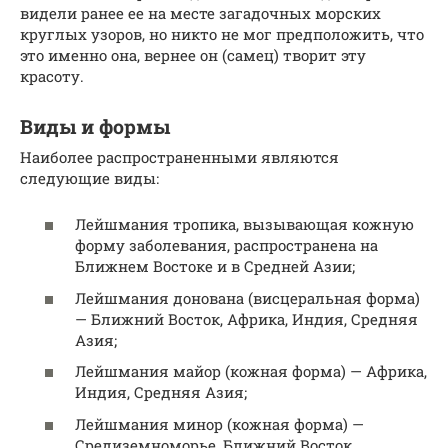
видели ранее ее на месте загадочных морских
круглых узоров, но никто не мог предположить, что
это именно она, вернее он (самец) творит эту
красоту.
Виды и формы
Наиболее распространенными являются
следующие виды:
Лейшмания тропика, вызывающая кожную
форму заболевания, распространена на
Ближнем Востоке и в Средней Азии;
Лейшмания донована (висцеральная форма)
— Ближний Восток, Африка, Индия, Средняя
Азия;
Лейшмания майор (кожная форма) — Африка,
Индия, Средняя Азия;
Лейшмания минор (кожная форма) —
Средиземноморье, Ближний Восток,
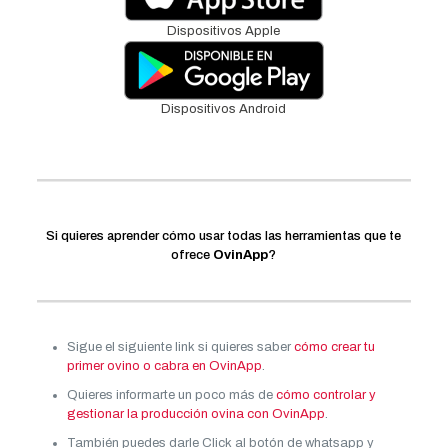
Dispositivos Apple
Dispositivos Android
Si quieres aprender cómo usar todas las herramientas que te
ofrece
OvinApp
?
Sigue el siguiente link si quieres saber
cómo crear tu
primer ovino o cabra en OvinApp
.
Quieres informarte un poco más de
cómo controlar y
gestionar la producción ovina con OvinApp
.
También puedes darle Click al botón de whatsapp y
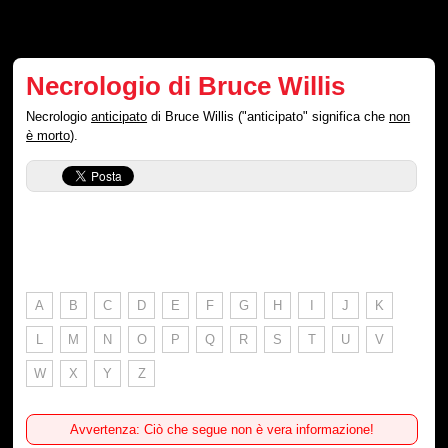
Necrologio di Bruce Willis
Necrologio
anticipato
di Bruce Willis ("anticipato" significa che
non
è morto
).
A
B
C
D
E
F
G
H
I
J
K
L
M
N
O
P
Q
R
S
T
U
V
W
X
Y
Z
Avvertenza: Ciò che segue non è vera informazione!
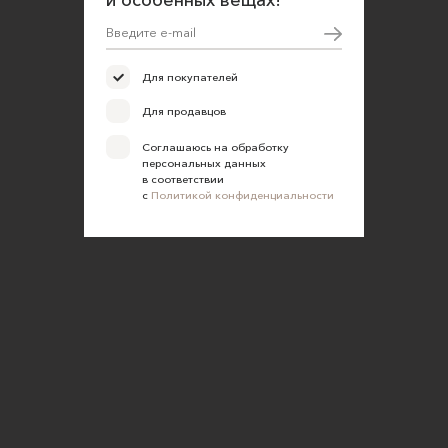
и особенных вещах!
Для покупателей
Для продавцов
Соглашаюсь на обработку
персональных данных
в соответствии
с
Политикой конфиденциальности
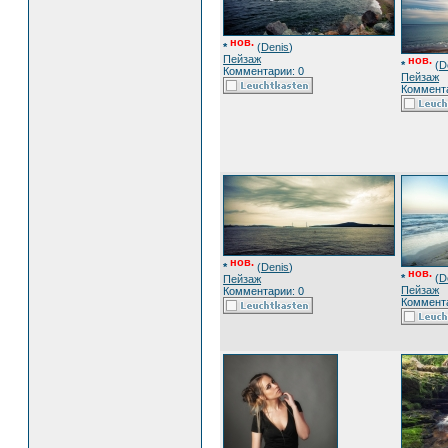
нов.
*
(
Denis
)
Пейзаж
нов.
*
(
D
Комментарии: 0
Пейзаж
Коммента
нов.
*
(
Denis
)
нов.
*
(
D
Пейзаж
Пейзаж
Комментарии: 0
Коммента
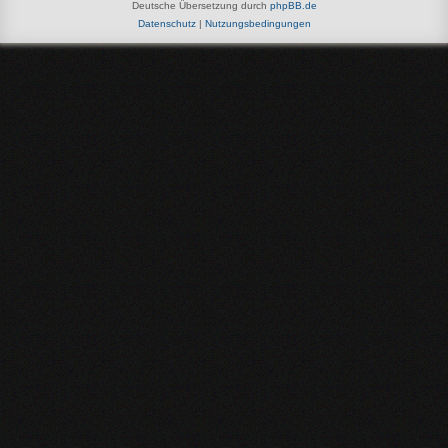
Deutsche Übersetzung durch
phpBB.de
Datenschutz
|
Nutzungsbedingungen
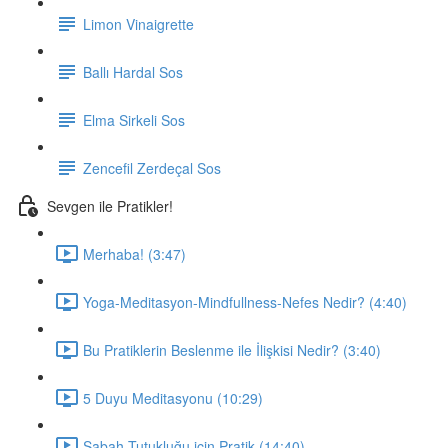
Limon Vinaigrette
Ballı Hardal Sos
Elma Sirkeli Sos
Zencefil Zerdeçal Sos
Sevgen ile Pratikler!
Merhaba! (3:47)
Yoga-Meditasyon-Mindfullness-Nefes Nedir? (4:40)
Bu Pratiklerin Beslenme ile İlişkisi Nedir? (3:40)
5 Duyu Meditasyonu (10:29)
Sabah Tutukluğu için Pratik (14:40)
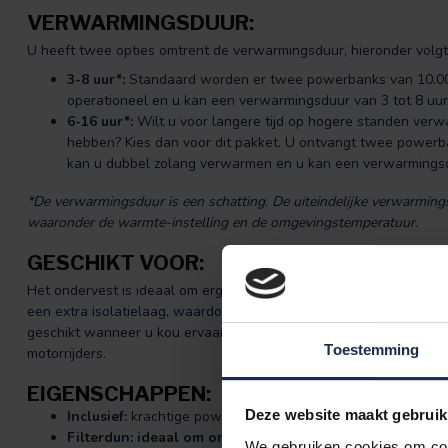
VERWARMINGSDUUR:
U heeft twee opties omtrent de verwarmingsduur, hieronder volgt 
3-8 uur*:
Standaard worden er twee powerbanks van 10.000
operationeel en u kan een verwarmingsduur van 3 tot 8 uu
6-16 uur*:
Wilt u voor langere tijd op hogere standen verwa
hebben? Kies dan voor dit pakket. U ontvangt twee powerb
kan u dubbel zolang verwarmen en u kan een verwarmingsdu
*De verwarmingsduur is een schatting. De uiteindelijke verwarmingsd
waaronder de warmte-instelling en de omgevingstemperatuur.
GESCHIKT VOOR:
Het ondervest is ideaal om ergens onder te dragen, bijvoorbeeld o
een extra isolatielaag, waardoor het warmte effect wordt versterkt
geschikt wanneer u kou ervaart zoals bijvoorbeeld: jagers, sporter
Toestemming
motorrijders.
EIGENSCHAPPEN:
Deze website maakt gebruik
Inclusief:
krachtige powerbank (2 x 10.000 of 20.000 mAh
Filterdun:
ideaal om onder uw bestaande trui of (werk)j
We gebruiken cookies om cont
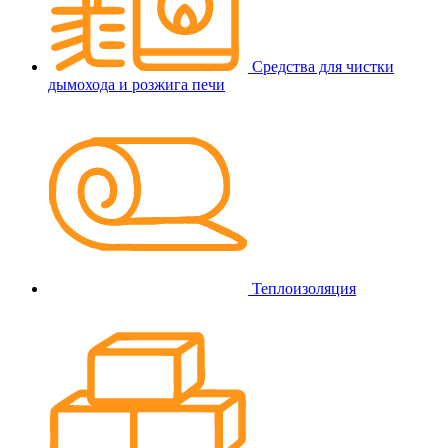
Средства для чистки
дымохода и розжига печи
Теплоизоляция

###

◆ **What is expected**
The lines to return are those with the string "кожная" in them; copy each from the entries above.

◆ **Solution to this problem**
Лейшмания майор (кожная форма) — Африка,
Лейшмания минор (кожная форма) —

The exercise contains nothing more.